After the surgery, she looked over his rank again. His name was Derek Lander and he was a staff sergeant machine-gunner, which meant he was pretty well-ranked in his company and led a squad. She was impressed, but caught herself. She reminded herself how little rank mattered, how the whole idea of it was inane, and that she shouldn't care at all. What was he to her but another patient? What was he but another jarhead? Nothing, she reminded herself. He was nothing to her but someone to save.
And she had, against the odds. Because she had gone in through the front of the neck to replace bone, she had saved his life. The operation was a huge success and she was congratulated by several of her colleagues. She replied with thanks and took off her gloves, then looked at the patient one more time, lingering on his face and how it looked like any other she had seen. There was something about it, she thought, something she couldn't quite place.
She went about the same duties that day and the next, until she was called in to the room where the staff sergeant was recovering.
"Sergeant," she said when she entered, as was protocol.
"Doctor," he said, "how can I ever thank you for what you've done?"
She looked away from him, then back, "I don't know, but when you figure it out, you know where I am."
"The ER?"
"Always," she replied.
Derek asked her, "Is it your life?"
"It has to be."
"Why?" he asked.
"The military needs me."
"It's not like you're a combat soldier."
She rolled her eyes and said, "I might as well be."
He seemed perturbed by that.

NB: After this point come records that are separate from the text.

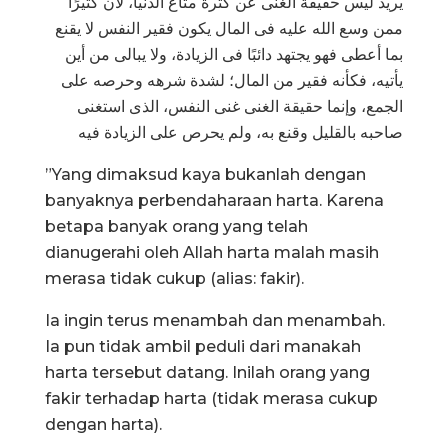
يريد ليس حقيقة الغنى عن كثرة متاع الدنيا، لأن كثيرًا
ممن وسع الله عليه فى المال يكون فقير النفس لا يقنع
بما أعطى فهو يجتهد دائبًا فى الزيادة، ولا يبالى من أين
يأتيه، فكأنه فقير من المال؛ لشدة شرهه وحرصه على
الجمع، وإنما حقيقة الغنى غنى النفس، الذى استغنى
صاحبه بالقليل وقنع به، ولم يحرص على الزيادة فيه
”Yang dimaksud kaya bukanlah dengan
banyaknya perbendaharaan harta. Karena
betapa banyak orang yang telah
dianugerahi oleh Allah harta malah masih
merasa tidak cukup (alias: fakir).
Ia ingin terus menambah dan menambah.
Ia pun tidak ambil peduli dari manakah
harta tersebut datang. Inilah orang yang
fakir terhadap harta (tidak merasa cukup
dengan harta).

His black brows furrowed over his cyan eyes.
"Not to demean your position."
"Go to a forward position and tell me then that your job is hard."

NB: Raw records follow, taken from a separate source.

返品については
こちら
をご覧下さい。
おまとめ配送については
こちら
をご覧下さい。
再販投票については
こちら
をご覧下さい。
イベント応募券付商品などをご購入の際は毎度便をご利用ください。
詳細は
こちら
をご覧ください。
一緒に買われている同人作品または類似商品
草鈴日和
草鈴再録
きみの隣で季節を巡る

"My job's not hard, my position is. I'm sorry to say something like that, though."
He nodded, and then grew less perturbed as he said, "It's more than fine. I know how much duty can wear a person down."
"Not to say that you've been worn down, or anything," she said as she flicked the tube to his morphine to speed it up. She took the clipboard off of the end of the bed and looked over what the orderlies had written on it since the operation. "It all looks good on my end, but you're going to have to spend some time in the USO Warrior Center, that's for sure."
"What's that?"
"A part of the hospital for recovering patients. A place to stay other than the barracks. More homey."
"Oh," he said, looking away.
"It's nicer than any recovery center I've heard about."
"Have you worked at other hospitals?"
"No," she said. "Other than my residency."
"Really?"
"Yeah, I went to med school for three years and did my residency in two, so then I owed the army five years. I'm almost out."
"You owed them?"
She had never talked this much to a patient and looked away from him and back to her clipboard.
"What do you mean, 'owe them'?" he asked again.
"I need to work back my time I spent in med school and my residency. So I spent five years doing that, so I needed to work that time off."
"Oh, I see," he said, looking away. His face grew distant and she could tell he felt something she didn't understand.
"I'll check back on you in a couple of hours, how does that sound?" she asked.
He nodded and she left the room. In that time she thought deeply about her interaction with Derek. She had wanted to please him for some reason and hadn't done a very good job of it. She couldn't shake the feeling that she would rather make him happy then sad, which she chalked up to the patient-doctor relationship. She wanted him happy so that he would get better faster and he was always going to feel like his doctor could be doing more. But there was something else there that she couldn't put her finger on.